It’s gotten so bad that about 70 percent of Bolivia’s economy not related to minerals now runs on contraband, said Daniel Sanchez, the president of the country’s Business Federation.
Bonadona complained that recent Bolivian governments, including Morales’, “have adopted onerous measures that are asphyxiating legal industry, but are tolerant of economic informality.”
One example is beer-making. Brewers were slapped with a tax last year to support milk consumption, raising beer prices and hurting demand.
High mineral prices have helped Bolivia’s economy grow at a respectable annual rate of 4.6 percent since 2005, but to revitalize other sectors and create jobs, the National Chamber of Industry said in a June report that the economy ought to be growing at more than 7 percent.
In 2009, the Bolivian government tried to spur the domestic textile industry by raising duties on textile imports to 35 percent and offering small and medium producers low-interest loans.
It didn’t appear to help.
Differences with the United States over its alleged meddling in Bolivian politics led Washington to halt trade preferences, beginning in 2009, that had allowed Bolivians to export tariff-free to the United States.
Morales tried replacing the U.S. market with Venezuela but that didn’t work. Import restrictions and delayed payments hurt sales.

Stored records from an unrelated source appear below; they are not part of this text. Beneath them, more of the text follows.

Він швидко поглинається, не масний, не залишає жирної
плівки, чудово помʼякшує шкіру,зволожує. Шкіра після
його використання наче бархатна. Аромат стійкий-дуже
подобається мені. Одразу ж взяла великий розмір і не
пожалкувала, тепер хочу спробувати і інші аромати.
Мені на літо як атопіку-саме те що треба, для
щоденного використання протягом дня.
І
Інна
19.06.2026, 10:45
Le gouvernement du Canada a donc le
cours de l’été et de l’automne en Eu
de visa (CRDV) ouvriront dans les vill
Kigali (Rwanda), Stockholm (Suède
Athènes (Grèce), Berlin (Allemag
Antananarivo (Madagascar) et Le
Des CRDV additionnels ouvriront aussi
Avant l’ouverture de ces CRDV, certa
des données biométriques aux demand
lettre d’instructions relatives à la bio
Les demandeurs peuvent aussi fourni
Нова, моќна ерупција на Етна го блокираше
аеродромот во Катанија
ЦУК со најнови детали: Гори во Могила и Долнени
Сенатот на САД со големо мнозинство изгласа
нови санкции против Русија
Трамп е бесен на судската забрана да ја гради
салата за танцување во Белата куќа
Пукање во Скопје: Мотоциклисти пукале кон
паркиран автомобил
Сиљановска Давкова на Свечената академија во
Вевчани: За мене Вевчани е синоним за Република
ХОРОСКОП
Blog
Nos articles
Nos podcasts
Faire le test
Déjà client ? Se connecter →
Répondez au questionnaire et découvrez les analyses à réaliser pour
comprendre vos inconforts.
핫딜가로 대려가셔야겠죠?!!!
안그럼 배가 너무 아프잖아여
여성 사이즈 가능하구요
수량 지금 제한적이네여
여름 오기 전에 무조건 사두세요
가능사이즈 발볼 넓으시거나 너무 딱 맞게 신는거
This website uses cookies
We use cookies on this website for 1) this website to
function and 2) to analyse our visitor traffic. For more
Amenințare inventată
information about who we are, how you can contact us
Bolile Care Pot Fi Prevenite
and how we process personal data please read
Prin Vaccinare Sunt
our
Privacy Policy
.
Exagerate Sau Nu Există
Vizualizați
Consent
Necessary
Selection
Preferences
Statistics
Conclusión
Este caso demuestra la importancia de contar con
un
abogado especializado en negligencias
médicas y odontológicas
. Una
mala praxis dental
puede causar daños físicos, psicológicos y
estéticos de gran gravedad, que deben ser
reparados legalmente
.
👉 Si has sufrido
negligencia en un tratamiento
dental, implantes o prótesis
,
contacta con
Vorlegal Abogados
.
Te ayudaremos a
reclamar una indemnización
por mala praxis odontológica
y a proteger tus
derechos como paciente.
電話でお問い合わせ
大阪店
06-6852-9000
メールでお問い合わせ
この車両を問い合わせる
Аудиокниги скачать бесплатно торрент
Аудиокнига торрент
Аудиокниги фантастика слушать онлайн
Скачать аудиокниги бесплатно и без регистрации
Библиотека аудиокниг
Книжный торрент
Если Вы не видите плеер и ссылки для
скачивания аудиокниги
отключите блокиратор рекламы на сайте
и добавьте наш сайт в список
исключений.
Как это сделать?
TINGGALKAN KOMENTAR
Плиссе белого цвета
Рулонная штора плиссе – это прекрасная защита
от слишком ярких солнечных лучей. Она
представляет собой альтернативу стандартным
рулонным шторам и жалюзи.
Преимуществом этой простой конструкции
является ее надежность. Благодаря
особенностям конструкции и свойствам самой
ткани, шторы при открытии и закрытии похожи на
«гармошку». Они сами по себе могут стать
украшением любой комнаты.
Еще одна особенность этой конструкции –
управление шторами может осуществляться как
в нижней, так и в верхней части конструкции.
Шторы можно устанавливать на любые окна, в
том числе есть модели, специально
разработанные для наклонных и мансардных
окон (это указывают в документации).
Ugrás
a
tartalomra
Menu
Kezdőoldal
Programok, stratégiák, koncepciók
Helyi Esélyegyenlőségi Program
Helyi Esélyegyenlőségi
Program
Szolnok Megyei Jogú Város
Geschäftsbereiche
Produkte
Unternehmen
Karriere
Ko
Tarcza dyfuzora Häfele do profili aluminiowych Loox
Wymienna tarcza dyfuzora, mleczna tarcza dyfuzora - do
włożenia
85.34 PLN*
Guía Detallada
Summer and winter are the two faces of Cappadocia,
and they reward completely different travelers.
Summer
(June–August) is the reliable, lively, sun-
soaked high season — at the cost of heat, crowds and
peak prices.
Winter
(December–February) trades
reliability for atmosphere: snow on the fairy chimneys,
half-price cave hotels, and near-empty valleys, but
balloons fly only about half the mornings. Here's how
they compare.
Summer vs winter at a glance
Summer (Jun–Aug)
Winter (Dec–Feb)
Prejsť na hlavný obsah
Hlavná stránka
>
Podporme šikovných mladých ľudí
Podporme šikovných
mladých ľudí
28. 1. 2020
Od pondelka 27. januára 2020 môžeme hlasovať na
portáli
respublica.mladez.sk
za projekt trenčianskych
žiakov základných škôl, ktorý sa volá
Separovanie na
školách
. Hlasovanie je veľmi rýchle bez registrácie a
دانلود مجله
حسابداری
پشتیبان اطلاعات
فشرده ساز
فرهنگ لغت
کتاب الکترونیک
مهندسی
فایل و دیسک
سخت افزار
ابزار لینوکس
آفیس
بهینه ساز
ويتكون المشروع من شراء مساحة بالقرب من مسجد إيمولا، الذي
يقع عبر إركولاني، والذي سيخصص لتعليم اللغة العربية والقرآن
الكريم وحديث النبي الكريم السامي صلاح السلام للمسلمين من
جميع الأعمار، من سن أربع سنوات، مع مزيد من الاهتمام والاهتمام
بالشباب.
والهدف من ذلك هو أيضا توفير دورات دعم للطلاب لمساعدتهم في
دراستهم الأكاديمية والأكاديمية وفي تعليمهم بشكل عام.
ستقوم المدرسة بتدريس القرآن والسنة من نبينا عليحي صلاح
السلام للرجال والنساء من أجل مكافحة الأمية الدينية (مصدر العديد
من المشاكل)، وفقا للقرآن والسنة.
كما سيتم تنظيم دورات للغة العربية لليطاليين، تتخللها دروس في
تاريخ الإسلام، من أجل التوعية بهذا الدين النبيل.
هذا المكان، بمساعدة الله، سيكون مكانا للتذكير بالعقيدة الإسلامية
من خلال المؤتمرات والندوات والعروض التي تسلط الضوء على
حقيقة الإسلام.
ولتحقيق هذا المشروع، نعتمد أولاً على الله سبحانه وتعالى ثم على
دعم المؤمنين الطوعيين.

It’s gotten so bad that Bolivia’s biggest textile exporter, AMETEX, had to suspend production last month after losing the ability to pay its debts.
The company’s owner, Marcos Iberkleid, said the loss of the U.S. market was the main reason sales dropped to 25 percent of the previous volume.
The government stepped in this week to save the 1,700 jobs at AMETEX’s five plants. It will lease the factories for a new state-owned company it christened the National Textile Company.
“We’re going to sell thread and fabric in the local market and export clothing,” said Teresa Morales, Bolivia’s minister of productive development. “It will be a new era for the textile industry.”
The government is also, she said, studying raising its tariffs on textile imports to try to even the playing field.
The president of an association of small and medium businesses in the eastern city of Santa Cruz, Janeth Coffield, is skeptical:
“Let’s hope it happens so we can end this crisis but authorities assured us in the past that the used clothing trade would disappear and that hasn’t happened.”